┌──

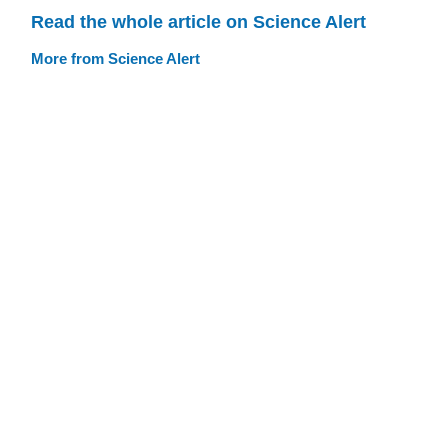
Read the whole article on Science Alert
More from Science Alert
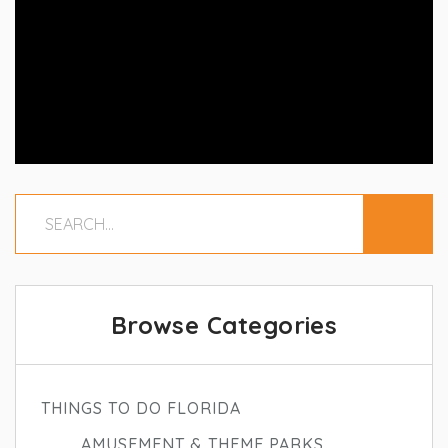
Browse Categories
THINGS TO DO FLORIDA
AMUSEMENT & THEME PARKS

└──

What's needed is every record restated exactly, pictures excluded.

◆ REPLY TO THE TASK
Read the whole article on Science Alert
More from Science Alert
Browse Categories
THINGS TO DO FLORIDA
AMUSEMENT & THEME PARKS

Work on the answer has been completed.